Information you provide to us including

  • Information you provide to us  by filling in forms on our website (our site) or by entering into a contract with us, or by correspondence with us by email, letter, phone or other methods, which includes data provided by you by registering to use our site, or by subscribing for newsletters or other information services, or by joining our web forum, or by placing an order for products or services, and when reporting a problem with our site, or otherwise contacting us.
  • Personally Identifiable Information (PII) - the information you give us may include: your name, address, email address, IP address, phone number, together with financial and credit card information. All of which is PII and subject to the GDPR.

Information we collect about you with regard to your use of our website may be automatically collected and comprises the following:

  • technical information - such as your; internet protocol (IP) address, login information, time zone, browser type/version with plug-in types/versions, device information (operating system and platform);
  • information about your visit - such as your; Uniform Resource Locators (URL), including the date and time, products and services viewed/searched; site response times, downloads, errors, page visit time length, interaction (scrolling, clicks, mouse-overs), exit methods away from pages, phone numbers (i.e. used to call our customer service number), route to our site from other websites, with the address of other sites, or from search engine links to our site including search engine address and search term used.

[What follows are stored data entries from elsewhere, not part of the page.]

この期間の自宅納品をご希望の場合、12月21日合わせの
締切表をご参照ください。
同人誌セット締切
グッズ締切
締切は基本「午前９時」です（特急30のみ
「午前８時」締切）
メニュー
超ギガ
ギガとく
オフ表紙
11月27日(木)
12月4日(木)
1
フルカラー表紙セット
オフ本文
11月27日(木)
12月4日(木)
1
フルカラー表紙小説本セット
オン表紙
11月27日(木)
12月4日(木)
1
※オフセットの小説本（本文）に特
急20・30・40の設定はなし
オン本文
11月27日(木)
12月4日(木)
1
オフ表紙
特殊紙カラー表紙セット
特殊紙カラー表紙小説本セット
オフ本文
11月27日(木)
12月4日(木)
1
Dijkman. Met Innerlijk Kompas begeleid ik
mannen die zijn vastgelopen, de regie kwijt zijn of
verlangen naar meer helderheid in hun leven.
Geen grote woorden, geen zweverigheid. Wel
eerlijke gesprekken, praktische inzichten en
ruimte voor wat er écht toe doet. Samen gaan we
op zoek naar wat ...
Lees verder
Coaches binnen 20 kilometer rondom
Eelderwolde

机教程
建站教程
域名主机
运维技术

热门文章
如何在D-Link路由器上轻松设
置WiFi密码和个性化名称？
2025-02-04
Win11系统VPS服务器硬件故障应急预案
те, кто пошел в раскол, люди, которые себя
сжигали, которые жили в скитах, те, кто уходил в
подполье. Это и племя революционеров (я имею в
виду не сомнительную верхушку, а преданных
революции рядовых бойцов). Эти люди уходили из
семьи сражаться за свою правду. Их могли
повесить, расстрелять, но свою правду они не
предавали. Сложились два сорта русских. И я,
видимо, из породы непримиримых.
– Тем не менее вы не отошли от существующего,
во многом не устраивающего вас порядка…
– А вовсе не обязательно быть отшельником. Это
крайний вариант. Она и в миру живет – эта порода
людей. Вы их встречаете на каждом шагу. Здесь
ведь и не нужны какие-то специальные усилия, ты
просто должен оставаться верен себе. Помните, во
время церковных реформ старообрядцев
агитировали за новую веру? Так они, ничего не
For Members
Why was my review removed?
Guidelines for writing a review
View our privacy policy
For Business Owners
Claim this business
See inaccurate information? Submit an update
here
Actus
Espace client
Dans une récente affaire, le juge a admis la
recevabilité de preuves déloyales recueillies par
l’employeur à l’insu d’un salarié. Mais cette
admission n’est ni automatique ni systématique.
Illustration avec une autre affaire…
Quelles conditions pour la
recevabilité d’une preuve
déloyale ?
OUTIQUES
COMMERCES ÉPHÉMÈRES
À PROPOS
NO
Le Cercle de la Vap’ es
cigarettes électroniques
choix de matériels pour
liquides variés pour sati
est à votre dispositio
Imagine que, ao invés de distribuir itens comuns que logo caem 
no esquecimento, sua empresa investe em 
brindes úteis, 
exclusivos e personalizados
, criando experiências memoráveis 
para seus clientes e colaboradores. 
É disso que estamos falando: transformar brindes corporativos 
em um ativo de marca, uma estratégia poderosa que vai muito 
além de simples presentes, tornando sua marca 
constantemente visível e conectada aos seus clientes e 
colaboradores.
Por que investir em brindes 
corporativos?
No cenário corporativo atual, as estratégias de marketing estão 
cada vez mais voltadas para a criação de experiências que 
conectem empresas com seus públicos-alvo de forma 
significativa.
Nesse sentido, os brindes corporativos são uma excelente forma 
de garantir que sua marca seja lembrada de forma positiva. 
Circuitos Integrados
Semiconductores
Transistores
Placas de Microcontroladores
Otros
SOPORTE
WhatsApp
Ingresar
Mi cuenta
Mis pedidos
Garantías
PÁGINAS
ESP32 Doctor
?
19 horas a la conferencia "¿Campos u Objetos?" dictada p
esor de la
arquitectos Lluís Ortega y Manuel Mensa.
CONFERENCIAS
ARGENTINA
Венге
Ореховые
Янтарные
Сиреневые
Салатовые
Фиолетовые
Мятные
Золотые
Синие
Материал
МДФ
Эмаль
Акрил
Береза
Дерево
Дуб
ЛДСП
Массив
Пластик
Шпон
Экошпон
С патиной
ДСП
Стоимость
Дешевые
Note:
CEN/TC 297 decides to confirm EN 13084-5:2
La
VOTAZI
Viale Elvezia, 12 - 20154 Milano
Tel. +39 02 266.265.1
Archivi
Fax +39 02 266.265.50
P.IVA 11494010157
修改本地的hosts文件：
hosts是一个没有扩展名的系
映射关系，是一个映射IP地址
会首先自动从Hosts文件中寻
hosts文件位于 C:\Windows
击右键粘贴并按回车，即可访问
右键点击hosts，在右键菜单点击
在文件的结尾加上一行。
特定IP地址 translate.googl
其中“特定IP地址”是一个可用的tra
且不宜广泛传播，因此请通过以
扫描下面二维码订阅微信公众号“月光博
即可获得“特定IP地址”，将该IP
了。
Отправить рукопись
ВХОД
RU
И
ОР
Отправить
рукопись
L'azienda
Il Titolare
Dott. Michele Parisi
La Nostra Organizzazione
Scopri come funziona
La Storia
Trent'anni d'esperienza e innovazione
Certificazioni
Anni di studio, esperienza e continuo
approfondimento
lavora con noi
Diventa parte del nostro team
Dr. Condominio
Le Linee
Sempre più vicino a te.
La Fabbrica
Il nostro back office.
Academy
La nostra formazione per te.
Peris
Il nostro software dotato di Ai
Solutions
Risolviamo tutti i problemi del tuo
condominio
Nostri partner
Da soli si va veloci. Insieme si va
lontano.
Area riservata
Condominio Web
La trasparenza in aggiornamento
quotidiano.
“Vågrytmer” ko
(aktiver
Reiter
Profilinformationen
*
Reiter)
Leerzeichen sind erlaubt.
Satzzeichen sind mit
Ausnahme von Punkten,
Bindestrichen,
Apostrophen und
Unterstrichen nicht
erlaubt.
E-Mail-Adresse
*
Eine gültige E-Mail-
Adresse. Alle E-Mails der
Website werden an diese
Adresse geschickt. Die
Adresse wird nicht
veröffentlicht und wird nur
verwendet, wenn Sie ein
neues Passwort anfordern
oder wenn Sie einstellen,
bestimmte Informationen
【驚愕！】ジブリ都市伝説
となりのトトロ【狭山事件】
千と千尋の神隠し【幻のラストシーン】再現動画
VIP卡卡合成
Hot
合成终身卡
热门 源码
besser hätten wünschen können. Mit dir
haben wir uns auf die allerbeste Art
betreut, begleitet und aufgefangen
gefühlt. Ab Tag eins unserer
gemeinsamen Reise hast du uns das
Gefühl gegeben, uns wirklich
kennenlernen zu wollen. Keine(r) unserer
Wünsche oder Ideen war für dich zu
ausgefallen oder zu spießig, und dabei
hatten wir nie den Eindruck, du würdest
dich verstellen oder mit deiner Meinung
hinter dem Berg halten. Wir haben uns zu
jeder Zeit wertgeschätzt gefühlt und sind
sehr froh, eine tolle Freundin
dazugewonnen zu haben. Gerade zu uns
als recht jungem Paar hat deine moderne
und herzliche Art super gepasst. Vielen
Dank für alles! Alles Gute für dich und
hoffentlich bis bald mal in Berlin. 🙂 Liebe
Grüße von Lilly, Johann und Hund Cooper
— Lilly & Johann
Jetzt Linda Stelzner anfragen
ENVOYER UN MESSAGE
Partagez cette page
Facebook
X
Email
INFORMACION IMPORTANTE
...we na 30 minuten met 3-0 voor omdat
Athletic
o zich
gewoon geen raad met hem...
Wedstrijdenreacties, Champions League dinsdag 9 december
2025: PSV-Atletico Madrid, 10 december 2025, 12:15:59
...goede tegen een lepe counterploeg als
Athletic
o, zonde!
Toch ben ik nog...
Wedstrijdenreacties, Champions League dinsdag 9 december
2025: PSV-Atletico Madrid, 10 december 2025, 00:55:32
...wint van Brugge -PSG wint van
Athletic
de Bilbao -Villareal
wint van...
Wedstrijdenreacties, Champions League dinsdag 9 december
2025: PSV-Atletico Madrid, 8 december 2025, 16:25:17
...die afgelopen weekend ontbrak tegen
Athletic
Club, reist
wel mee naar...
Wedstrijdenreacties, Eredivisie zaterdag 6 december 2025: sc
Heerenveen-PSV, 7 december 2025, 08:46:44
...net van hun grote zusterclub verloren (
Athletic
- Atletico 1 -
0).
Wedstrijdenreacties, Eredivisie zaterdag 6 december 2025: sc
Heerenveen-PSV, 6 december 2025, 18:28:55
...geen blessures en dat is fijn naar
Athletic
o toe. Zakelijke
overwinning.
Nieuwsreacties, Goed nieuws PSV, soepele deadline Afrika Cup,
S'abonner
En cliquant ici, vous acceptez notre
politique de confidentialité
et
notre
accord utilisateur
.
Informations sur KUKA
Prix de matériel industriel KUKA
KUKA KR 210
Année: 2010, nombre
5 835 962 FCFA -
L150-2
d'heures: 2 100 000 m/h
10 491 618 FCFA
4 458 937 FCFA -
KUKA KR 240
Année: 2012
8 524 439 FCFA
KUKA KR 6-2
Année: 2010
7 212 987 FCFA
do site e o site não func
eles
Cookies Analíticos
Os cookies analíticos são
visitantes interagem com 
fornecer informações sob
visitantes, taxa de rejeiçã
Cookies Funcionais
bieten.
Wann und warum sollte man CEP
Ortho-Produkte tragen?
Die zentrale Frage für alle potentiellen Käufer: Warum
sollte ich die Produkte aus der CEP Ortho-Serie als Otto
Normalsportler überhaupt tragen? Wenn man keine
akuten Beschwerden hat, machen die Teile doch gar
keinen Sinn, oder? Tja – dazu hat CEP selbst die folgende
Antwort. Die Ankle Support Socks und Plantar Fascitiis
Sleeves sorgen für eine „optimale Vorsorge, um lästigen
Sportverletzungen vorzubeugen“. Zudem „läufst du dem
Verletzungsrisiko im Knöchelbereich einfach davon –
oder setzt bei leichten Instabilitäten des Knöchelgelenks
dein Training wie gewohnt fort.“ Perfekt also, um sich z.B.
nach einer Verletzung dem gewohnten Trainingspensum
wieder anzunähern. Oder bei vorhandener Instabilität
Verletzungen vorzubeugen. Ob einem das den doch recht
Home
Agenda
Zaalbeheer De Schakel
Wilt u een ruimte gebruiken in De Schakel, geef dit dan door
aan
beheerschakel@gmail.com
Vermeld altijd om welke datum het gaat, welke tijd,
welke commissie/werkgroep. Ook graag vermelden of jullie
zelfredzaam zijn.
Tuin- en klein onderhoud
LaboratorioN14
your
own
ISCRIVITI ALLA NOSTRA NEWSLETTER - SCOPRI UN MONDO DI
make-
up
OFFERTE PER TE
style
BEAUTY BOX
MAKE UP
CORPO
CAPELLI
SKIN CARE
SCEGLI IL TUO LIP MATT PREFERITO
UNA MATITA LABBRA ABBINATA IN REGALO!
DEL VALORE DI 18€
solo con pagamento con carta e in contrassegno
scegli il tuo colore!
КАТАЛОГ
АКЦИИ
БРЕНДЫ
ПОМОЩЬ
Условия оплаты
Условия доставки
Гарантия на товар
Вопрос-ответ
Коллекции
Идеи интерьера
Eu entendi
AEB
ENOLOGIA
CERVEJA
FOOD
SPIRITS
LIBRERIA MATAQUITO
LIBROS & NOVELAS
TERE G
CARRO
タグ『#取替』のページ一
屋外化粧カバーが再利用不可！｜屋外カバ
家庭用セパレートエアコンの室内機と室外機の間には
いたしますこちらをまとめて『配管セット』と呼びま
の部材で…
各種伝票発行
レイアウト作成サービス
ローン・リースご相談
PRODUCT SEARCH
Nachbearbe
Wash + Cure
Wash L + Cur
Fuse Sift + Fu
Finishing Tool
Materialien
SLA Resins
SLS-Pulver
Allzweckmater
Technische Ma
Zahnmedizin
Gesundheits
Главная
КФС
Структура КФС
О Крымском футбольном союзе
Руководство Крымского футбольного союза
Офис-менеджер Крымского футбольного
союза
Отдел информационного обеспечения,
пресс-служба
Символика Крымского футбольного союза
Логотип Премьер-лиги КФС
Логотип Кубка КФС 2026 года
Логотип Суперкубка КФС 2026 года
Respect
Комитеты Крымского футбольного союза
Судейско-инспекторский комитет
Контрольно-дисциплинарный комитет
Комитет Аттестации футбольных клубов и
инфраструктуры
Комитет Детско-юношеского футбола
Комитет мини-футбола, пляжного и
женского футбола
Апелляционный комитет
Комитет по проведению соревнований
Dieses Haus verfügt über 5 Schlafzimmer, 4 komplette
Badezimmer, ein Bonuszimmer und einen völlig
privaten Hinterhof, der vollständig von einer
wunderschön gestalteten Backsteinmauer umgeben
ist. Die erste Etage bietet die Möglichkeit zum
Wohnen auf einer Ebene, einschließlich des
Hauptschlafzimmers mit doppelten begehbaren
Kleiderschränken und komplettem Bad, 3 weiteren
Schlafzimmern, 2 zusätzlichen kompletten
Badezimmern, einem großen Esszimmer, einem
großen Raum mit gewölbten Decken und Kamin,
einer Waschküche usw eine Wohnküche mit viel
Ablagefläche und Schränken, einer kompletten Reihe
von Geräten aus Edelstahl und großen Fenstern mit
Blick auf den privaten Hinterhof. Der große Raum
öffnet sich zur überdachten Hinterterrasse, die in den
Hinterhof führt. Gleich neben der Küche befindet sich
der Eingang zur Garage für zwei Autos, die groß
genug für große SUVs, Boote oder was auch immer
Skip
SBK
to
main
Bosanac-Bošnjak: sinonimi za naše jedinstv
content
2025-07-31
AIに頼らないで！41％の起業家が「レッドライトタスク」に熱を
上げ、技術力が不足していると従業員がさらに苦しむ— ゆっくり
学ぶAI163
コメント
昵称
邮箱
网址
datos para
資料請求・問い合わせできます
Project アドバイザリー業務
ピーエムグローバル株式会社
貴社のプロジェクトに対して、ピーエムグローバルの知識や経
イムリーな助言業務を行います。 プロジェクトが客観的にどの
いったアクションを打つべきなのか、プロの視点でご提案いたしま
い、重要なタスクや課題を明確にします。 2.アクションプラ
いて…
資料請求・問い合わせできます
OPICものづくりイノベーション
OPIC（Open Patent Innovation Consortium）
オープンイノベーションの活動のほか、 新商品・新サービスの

Information processed on behalf of our clients - information that you or our clients upload to their company account on the Lumodo platform.

  • When you upload your personal data to one of our client's portals, they are the data controller and we are the data processor.
  • Depending on what permissions have been granted by our client to your user account on Lumodo, you may be able to log in, view, edit, and delete the information that our client holds about you.
  • When you delete your user account on Lumodo you lose the ability to access any of this data.
  • When you delete your user account on Lumodo, you will not be deleting information that our clients hold about you, or information that you have provided to them.
  • The data controller may have a numebr of legal bases for processing including contractual and legal obligations. Please refer enquiries about this data to the data controller.

Information we receive from other sources - information about you may be received by us if you use another website or service that we operate.

  • Third-parties may also provide information to us about you, specifically from any of the following; our business partners and/or sub-contractors or credit reference agencies for payment and delivery services, or advertising and marketing services, or our technical and analytics providers, or our search engine and search information providers.

All PII data we hold is protected by us in accordance with the Principles (Article 5) of the GDPR including the use of two factor access control and encryption wherever possible.

We use reasonable efforts to maintain accurate information and use physical and technical safeguards to secure your data including the use of secure passwords, 2 factor authentication, and encryption.

We use third party providers to provide the technology required to provide our Services including hardware, networking, software and storage.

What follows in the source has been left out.